そのままNASへ移動させて、大切な写真が上書きされて消えてしまうのは絶対に避けたいですよね。今回は、Synology NASの「個人スペース(Synology Photos)」へ、データを漏れなく安全に移動させる最適な手順をご紹介します。
1. なぜ「File Station」ではなく「Synology Photos」を使うべきか
SynologyのナレッジセンターにはFile Stationを使ったアップロード手順も記載されていますが、写真移動に関しては「ブラウザ版 Synology Photos」の使用を強くおすすめします。
- 自動リネーム機能:同じファイル名でも内容が違う場合、自動で別名保存される(上書きを防ぐ)。
- 重複スキップ機能:内容が全く同じファイルは、二重にアップロードするのを防いでくれる。
2. 失敗しないアップロードの具体的手順
まずは、ご家族などの移動先ユーザーアカウントでログインし、以下の手順で進めます。
ステップ1:ブラウザでSynology Photosを開く
ブラウザでSynology Photosにログインし、「個人スペース」の画面を表示します。このとき、「フォルダ表示」モードに切り替えておくと、PCのフォルダ構造を維持しやすくなります。
ステップ2:ドラッグ&ドロップで一気に移動
PC上の複数のフォルダをすべて選択し、ブラウザの画面へそのままドラッグ&ドロップします。
- フォルダごとドロップOK:PCのフォルダ構造がそのままNASへ反映されます。
- AAEファイルについて:iOSの編集データであるAAEファイルは、NAS上では反映されないため、基本的には画像(JPG/HEIC)のみの選択で問題ありません。
ステップ3:完了を確認する
画面右下に「バックグラウンドタスク:アップロードされました」と表示されれば、NASへの転送は完了です。「完了したタスクをクリア」をクリックして画面を整理しても、データが消えることはないので安心してください。

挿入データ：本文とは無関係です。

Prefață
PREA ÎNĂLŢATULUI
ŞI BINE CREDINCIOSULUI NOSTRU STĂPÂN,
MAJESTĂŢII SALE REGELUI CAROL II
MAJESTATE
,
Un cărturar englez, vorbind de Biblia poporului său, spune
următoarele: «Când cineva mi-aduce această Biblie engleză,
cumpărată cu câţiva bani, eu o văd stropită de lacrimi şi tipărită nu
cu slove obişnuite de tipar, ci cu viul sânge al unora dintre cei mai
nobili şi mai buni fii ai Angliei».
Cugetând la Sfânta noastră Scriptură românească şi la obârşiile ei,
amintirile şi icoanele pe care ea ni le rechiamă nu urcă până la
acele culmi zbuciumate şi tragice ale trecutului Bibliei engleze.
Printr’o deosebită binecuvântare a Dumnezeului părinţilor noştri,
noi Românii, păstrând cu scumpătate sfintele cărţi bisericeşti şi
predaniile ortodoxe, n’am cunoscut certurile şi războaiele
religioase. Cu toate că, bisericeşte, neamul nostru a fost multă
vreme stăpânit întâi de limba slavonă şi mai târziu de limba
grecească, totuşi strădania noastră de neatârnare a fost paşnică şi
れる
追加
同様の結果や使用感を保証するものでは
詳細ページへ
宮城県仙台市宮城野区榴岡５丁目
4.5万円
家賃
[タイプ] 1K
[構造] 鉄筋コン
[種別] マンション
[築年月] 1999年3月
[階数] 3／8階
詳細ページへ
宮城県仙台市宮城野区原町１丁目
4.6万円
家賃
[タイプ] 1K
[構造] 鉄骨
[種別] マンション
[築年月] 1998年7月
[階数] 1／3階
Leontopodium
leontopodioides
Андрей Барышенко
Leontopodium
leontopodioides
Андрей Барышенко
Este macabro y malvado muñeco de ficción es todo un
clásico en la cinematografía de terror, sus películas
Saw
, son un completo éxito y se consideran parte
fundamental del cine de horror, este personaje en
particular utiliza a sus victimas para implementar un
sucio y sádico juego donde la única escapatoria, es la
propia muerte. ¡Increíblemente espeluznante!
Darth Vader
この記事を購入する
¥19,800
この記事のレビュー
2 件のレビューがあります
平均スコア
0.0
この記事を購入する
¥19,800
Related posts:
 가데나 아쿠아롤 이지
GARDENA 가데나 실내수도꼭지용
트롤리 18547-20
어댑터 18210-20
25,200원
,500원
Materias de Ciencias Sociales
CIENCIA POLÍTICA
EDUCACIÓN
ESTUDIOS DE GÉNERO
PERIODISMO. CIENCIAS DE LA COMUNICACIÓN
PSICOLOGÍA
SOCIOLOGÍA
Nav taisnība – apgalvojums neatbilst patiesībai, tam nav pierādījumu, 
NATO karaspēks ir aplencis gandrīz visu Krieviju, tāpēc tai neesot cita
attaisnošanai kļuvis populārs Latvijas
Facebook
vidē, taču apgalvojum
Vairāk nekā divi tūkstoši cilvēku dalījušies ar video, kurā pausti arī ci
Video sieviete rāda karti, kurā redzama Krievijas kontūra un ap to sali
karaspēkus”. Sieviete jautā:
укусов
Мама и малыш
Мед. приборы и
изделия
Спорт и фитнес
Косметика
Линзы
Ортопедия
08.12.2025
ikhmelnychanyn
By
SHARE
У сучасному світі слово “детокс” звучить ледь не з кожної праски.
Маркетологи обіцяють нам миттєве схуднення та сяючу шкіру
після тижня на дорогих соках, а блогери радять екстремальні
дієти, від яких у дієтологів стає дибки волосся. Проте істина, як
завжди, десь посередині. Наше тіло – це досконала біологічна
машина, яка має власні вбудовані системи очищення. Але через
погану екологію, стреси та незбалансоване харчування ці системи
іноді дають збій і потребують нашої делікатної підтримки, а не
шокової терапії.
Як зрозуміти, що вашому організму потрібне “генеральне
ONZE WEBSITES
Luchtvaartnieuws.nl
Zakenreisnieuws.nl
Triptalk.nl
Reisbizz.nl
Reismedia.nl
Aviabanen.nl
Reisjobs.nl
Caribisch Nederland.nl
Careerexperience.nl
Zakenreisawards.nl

3. 移動後の仕上げ!「タグ」と「アルバム」で整理する
PCで「〇〇旅行」などのフォルダ分けをしていた場合、NAS上でもその情報を付与しておくと後で探しやすくなります。
タグを付けて検索性を高める
- 対象の写真を選択(Shiftキーで範囲選択が便利です)。
- 画面右上の「︙(もっと見る)」→「全般タグを編集」をクリック。
- 「〇〇旅行」などのタグを入力して適用。
フォルダから一瞬でアルバムを作る
「フォルダ表示」モードでフォルダを右クリックし、「アルバムを作成するためにフォルダを選択」を選ぶだけで、PC時代のフォルダ分けがそのまま「アルバム」として再現されます。

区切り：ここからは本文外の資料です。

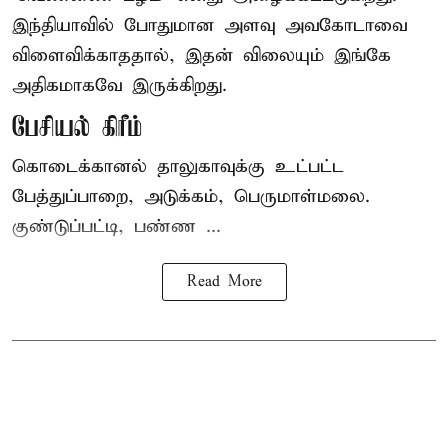
இந்தியாவில் போதுமான அளவு அவகோடாவை
விளைவிக்காததால், இதன் விலையும் இங்கே
அதிகமாகவே இருக்கிறது.
பேசியல் கிரீம்
கொடைக்கானல் தாலுகாவுக்கு உட்பட்ட
பேத்துப்பாறை, அடுக்கம், பெருமாள்மலை.
குண்டுப்பட்டி, பண்ண ...
Read More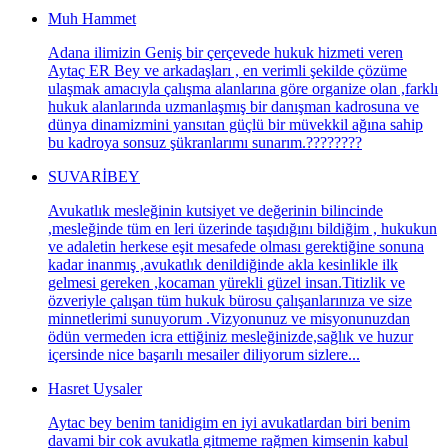
Muh Hammet
Adana ilimizin Geniş bir çerçevede hukuk hizmeti veren
Aytaç ER Bey ve arkadaşları , en verimli şekilde çözüme
ulaşmak amacıyla çalışma alanlarına göre organize olan ,farklı
hukuk alanlarında uzmanlaşmış bir danışman kadrosuna ve
dünya dinamizmini yansıtan güçlü bir müvekkil ağına sahip
bu kadroya sonsuz şükranlarımı sunarım.????????
SUVARİBEY
Avukatlık mesleğinin kutsiyet ve değerinin bilincinde
,mesleğinde tüm en leri üzerinde taşıdığını bildiğim , hukukun
ve adaletin herkese eşit mesafede olması gerektiğine sonuna
kadar inanmış ,avukatlık denildiğinde akla kesinlikle ilk
gelmesi gereken ,kocaman yürekli güzel insan.Titizlik ve
özveriyle çalışan tüm hukuk bürosu çalışanlarınıza ve size
minnetlerimi sunuyorum .Vizyonunuz ve misyonunuzdan
ödün vermeden icra ettiğiniz mesleğinizde,sağlık ve huzur
içersinde nice başarılı mesailer diliyorum sizlere...
Hasret Uysaler
Aytac bey benim tanidigim en iyi avukatlardan biri benim
davami bir cok avukatla gitmeme rağmen kimsenin kabul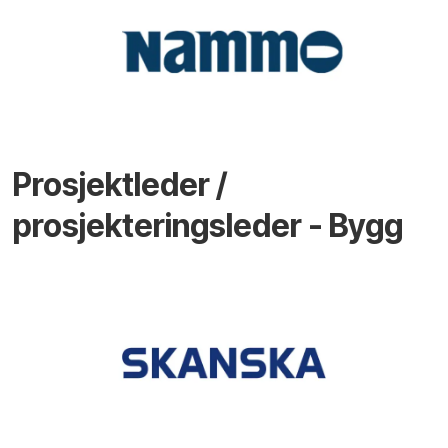
Prosjektleder /
prosjekteringsleder - Bygg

4. 重複データの整理術(ストレージ アナライザー)
「ファイル名は違うが中身が同じ」という写真は、アップロード後にDSMの標準ツール「ストレージ アナライザー」で一括抽出できます。これにより、NASの容量を無駄にすることなく整理が可能です。

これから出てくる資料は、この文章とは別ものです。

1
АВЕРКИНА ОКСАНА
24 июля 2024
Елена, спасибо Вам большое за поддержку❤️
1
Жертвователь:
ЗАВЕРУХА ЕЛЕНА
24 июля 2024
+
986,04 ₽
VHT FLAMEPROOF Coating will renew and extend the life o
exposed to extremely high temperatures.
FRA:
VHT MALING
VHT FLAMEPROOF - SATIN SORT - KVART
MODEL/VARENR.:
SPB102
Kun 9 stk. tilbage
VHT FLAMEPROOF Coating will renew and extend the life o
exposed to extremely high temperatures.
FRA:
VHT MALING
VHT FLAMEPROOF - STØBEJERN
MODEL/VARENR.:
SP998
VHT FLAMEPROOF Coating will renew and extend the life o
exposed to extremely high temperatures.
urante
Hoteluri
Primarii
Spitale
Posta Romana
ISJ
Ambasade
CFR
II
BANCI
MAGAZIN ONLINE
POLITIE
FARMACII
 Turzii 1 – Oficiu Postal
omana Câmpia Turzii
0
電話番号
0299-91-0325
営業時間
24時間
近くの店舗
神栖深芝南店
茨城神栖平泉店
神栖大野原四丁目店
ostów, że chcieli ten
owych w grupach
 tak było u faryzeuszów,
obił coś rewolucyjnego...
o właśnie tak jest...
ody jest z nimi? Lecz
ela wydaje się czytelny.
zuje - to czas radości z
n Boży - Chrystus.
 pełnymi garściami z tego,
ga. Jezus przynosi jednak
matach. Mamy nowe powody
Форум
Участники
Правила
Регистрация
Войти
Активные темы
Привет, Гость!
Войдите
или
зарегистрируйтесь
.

PC内の元データを削除するのは、NAS側で写真が正しく表示(サムネイル生成)されていることを確認してからにしましょう。
まとめ:大切な写真は「賢いツール」で守る
Synology NASなら、単なるファイルコピーではなく、写真の中身を判定しながら賢く移動させることができます。大切な思い出を失わないよう、正しい手順でバックアップを進めてみてくださいね。
この記事が、皆さんの写真管理のお役に立てば幸いです。